Identity Services API:
Duality’s identity service API, dubbed NoID, uses hashed biometrics (biohashing) and hashed demographics to facilitate highly accurate, cross organizational data matching without exposing Protected Health Information (PHI) or Personally Identifiable Information (PII) to a central authority. The hashed biometrics and demographics create tokenized identity profiles and are hosted by private permissioned sidechains. This architecture reduces the security risks usually associated with high scale biometric identity system deployments and creates an identification protocol that is fully HIPPA compliant. This API package will include an enrollment web browser plug-in that provides bimodal biometric authentications, data anonymization, artificial intelligence, FHIR messaging, and biohashing. This is a key API that sets up the Duality platform for interoperability in a way that is accurate, secure and scalable.

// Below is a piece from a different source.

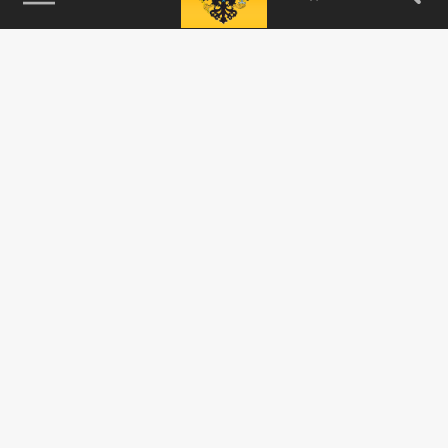
115093, г. Москва, переулок Партийный,
д.1, к.57, стр.3, эт.1, пом.I, ком.45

NoID implements cross organizational patient matching by using a novel biohashing identity service built on top of Hyperledger Fabric (HLF). Before patient data is sent to the identity service, it is hashed to remain anonymous yet maintains the ability to accurately match. The identity service uses proximity queries for the biohashes and deterministic or exact match queries to confirm the demographics is similar for a particular biometric profile. When a match is found as a result of a participating organization query, a relationship is formed with the patient so that it can return location pointers on where a particular patient’s data resides. After a successful patient identity match, the service returns a list of record locations with an ephemeral access token for each location so it can start the P2P data fetching process.

For more information, please see the technical white paper [ref].

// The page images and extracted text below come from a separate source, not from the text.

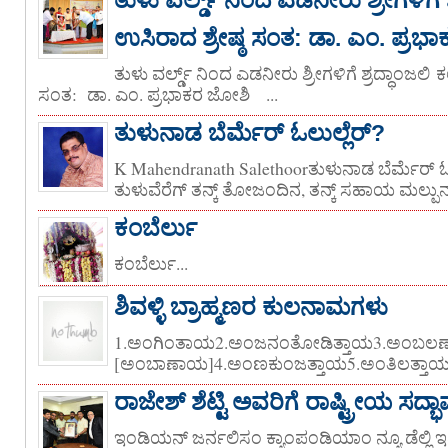
ಉಸಿರಾದ ಶ್ರೇಷ್ಠ ಸಂತ: ಡಾ. ಎಂ. ಪ್ರಭ
ತುಳು ವರ್ಲ್ಡ್ ನಿಂದ ಎಡನೀರು ಶ್ರೀಗಳಿಗೆ ಶ್ರದ್ಧಾಂಜಲಿ 
ಸಂತ: ಡಾ. ಎಂ. ಪ್ರಭಾಕರ ಜೋಶಿ ‌‌‌ ...
ತುಳುನಾಡ ಬೆರ್ಮೆರ್ ಓಲುಲ್ಲೆರ್?
K Mahendranath Salethoorತುಳುನಾಡ ಬೆರ್ಮೆರ್ ಓಲ
ತುಳುವೆರೆಗ್ ತನ್ಕ್ ತೋಜಂದಿನ, ತನ್ಕ್ ಸಹಾಯ ಮಲ್ಪುನ ಒಂ
ಕಂಬೆರ್ಲು
ಕಂಬೆರ್ಲು...
ಶಿವಳ್ಳಿ ಬ್ರಾಹ್ಮಣರ ಕುಲನಾಮಗಳು
1.ಅಂಗಿಂತಾಯ2.ಅಂಜನಂತೋಡಿತ್ತಾಯ3.ಅಂಬಲಣ
[ಅಂಬಾಣಾಯ]4.ಅಂಣಕುಂಜತ್ತಾಯ5.ಅಂತಿಲತ್ತಾಯ [
ರಾಜೇಶ್ ಶೆಟ್ಟಿ ಅವರಿಗೆ ರಾಷ್ಟ್ರೀಯ ಸದ್ಭಾವನ
ಇಂಡಿಯನ್ ಜರ್ನಲಿಸಂ ಕ್ಯಾಂಪಂಡಿಯಾಂ ನ್ಯೂ ಡೆಲ್ಲ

File and Data Sharing API:
WebBridge is Duality’s P2P data sharing protocol. This network has the innovative ability to connect through firewalls and NATs using a transient WebRTC connection with signaling initiated by the Dynamic public blockchain. WebRTC uses the latest TLS protocol with AES encryption and eliminates the need for a central host and site to site VPN connections. vWebBridge is open source, has a highly-developed user interface plug-in, and will be used within the Duality platform as a means to securely share sensitive data. The vWebBridge is the key API that sets up the organizational connectivity for all applications and stakeholders on the Duality platform.

Medical Terminology Engine:
Duality will have a medical Terminology RESTful API that manages medical semantics, vocabulary, internal codes, and nomenclature curated by machine learning and rewarded experts. This is a key API that standardizes data sets among disparate sources to ensure it is digestible and meaningful.

Clinical Data Aggregation Engine:
Responsible for standardizing EMR and other healthcare data when aggregating from multiple sources. A sophisticated AI that presents relevant clinical data for the clinical support.

Patient Portal:
Patient wallet used to control data access by issuing access tokens to third parties like health insurance providers, accountable care organizations and clinical research networks. Allows the patient to view audits — who, when, and where your data was viewed.